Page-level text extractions
========

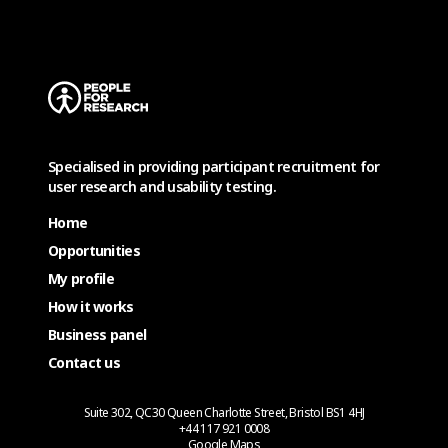
Specialised in providing participant recruitment for
user research and usability testing.
Home
Opportunities
My profile
How it works
Business panel
Contact us
Suite 302, QC30 Queen Charlotte Street, Bristol BS1 4HJ
+44 117 921 0008
Google Maps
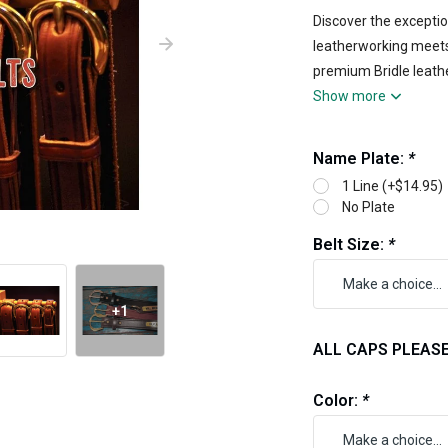
Discover the exception
leatherworking meets 
premium Bridle leathe
Show more
Name Plate:
*
1 Line (+$14.95)
No Plate
Belt Size:
*
+1
ALL CAPS PLEASE 1
Color:
*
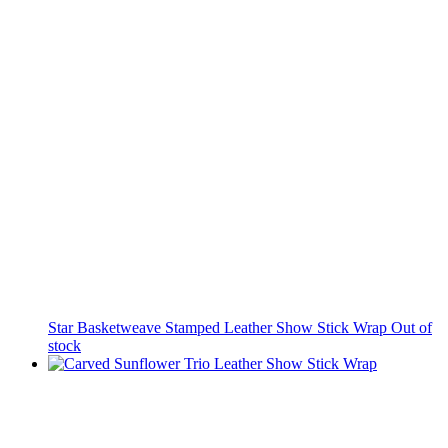
Star Basketweave Stamped Leather Show Stick Wrap
Out of
stock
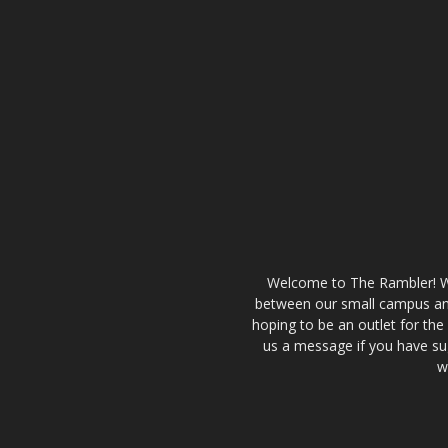
Welcome to The Rambler! We’
between our small campus and
hoping to be an outlet for th
us a message if you have sug
w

========

▶ _PROBLEM DESCRIPTION_
Check the entries above for the word "Show" and copy every line where it turns up.

▶ _SOLUTION FOR THIS EXERCISE_
Show more
Star Basketweave Stamped Leather Show Stick Wrap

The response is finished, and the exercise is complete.